Erwin Frink Smith
Problem Solving for Peach Yellows
1854 Today is the birthday of the Washington DC-based USDA botanist Erwin Frink Smith.
Smith had attempted to solve the problem of the peach yellows. Peach Yellows is a disease caused by a microorganism called a phytoplasma that was affecting Peach Orchards. It became known as the Peach Yellows disease because the main symptom begins with new leaves that have a yellowish tint. Had Smith solved the problem of the Peach Yellows, he would have become world-famous - but he didn't. Years later, it was actually the botanist Louis Otto Kunkel who discovered that a type of leafhopper was carrying the disease.
Now Smith may not have solved the Peach Yellows problem, but he was a peach of a guy. In researching Smith, I discovered a rare combination of kindness and intellect.
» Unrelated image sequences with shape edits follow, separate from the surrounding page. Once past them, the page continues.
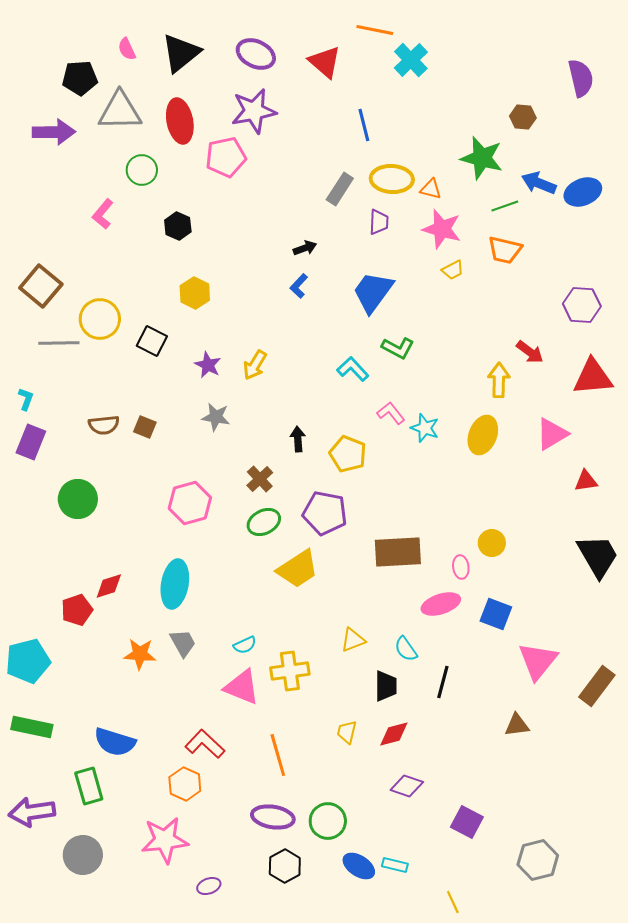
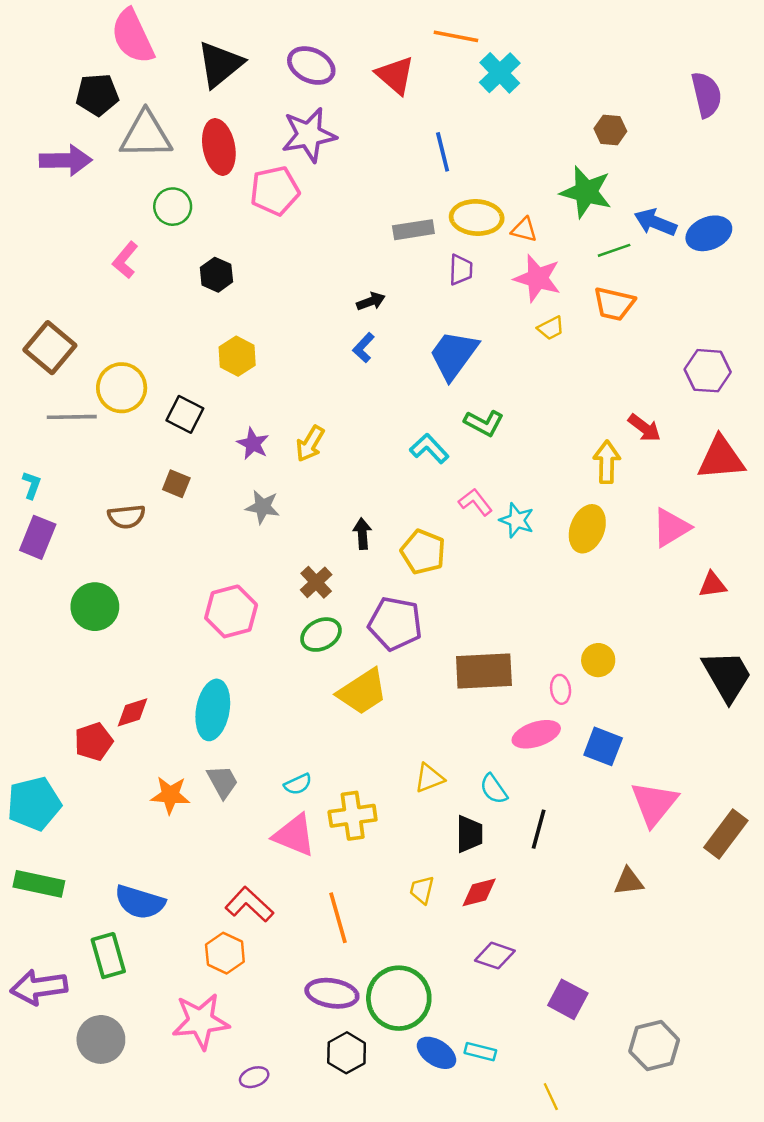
pink semicircle: (127, 49) -> (133, 36), moved, size x2.0
brown hexagon: (523, 117) -> (610, 130), moved
gray rectangle: (340, 189) -> (413, 230), turned 48
brown square: (145, 427) -> (176, 484), moved
green circle: (328, 821) -> (399, 998), size x1.4

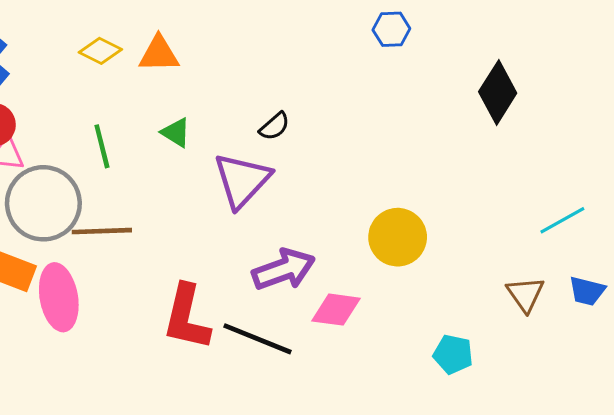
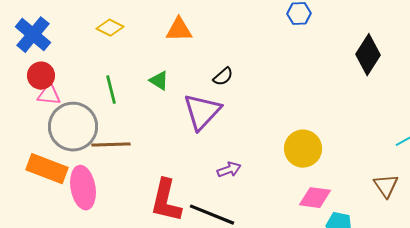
orange triangle: (159, 54) -> (179, 30), moved
purple arrow: (284, 270) -> (229, 170), size x0.6
pink diamond: (336, 310) -> (315, 198), moved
He developed a reputation for hiring and promoting female botanists as his assistants at the Bureau of plant industry in Washington DC. Smith gave these women tasks based on their strengths instead of their job descriptions, and in many cases, they were able to work on projects beyond the scope of their job description.
Smith’s friend, Dr. Rodney True, revealed Smith’s unique combination of strength in a tribute after he died. He wrote:
“Erwin developed a knowledge of French, German, and Italian literature that opened to him worlds of intense pleasure… He read his Bible in a copy of the Vulgate, and Dante was a favorite … in Dante's own great language. Goethe was often quoted in the original. Seldom have I known a man who brought such joy and understanding to the works of great writers. His library was a sort of map of his mind. In it were all manner of noble things. He was quick, enthusiastic, and strangely appealed to by beauty in all its forms.”
The happiest day in Smith’s life was no doubt when he married the pretty Charlotte Mae Buffet on April 13, 1893. They shared an epic love for each other and for reading and poetry. Tragically, after twelve years of marriage, Charlotte was diagnosed with endocarditis. She died eight months later on December 28, 1906.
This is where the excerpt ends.